I am not a Walmart employee, but I am a voting resident of Cave Creek who is very much in favor of this Walmart at this location in my town. This location, at the far southern edge of town, is far from the historic and unique town core; it sits alongside other major commercial development, and, incidentally, is virtually across Cave Creek Road from my home, which has been inside Cave Creek town limits since 1987.
I’m not concerned about this “big box” in my neighborhood, because I know that, unlike Home Depot and Fry’s sitting in Phoenix next door, they will conform to all the Cave Creek building, lighting and set-back standards.
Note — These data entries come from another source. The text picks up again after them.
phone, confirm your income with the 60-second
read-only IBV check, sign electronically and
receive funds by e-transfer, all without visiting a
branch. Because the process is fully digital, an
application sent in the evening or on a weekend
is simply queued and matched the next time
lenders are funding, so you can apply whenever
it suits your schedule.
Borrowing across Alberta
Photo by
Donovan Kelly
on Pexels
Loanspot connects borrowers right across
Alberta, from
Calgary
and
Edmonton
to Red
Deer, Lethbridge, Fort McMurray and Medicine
They won’t intrude on my view due to their height restrictions; they won’t pollute my night sky because they will adhere to the 10 foot down-lit parking lot light restrictions.
I am also thrilled at the prospect of finally being able to buy my groceries from a store located in my town. It means that the purchase of my necessary staples – which I cannot buy at any small business in my town today! – will contribute to my town’s tax base rather than a neighboring town. Without putting one small Cave Creek business out of business, we will all be able to make a significant contribution to our town’s financial health and prosperity by spending fewer dollars than we currently spend in Phoenix, Scottsdale or Carefree, for the same goods. This is truly the Mother of all Win-Wins for every Cave Creek citizen!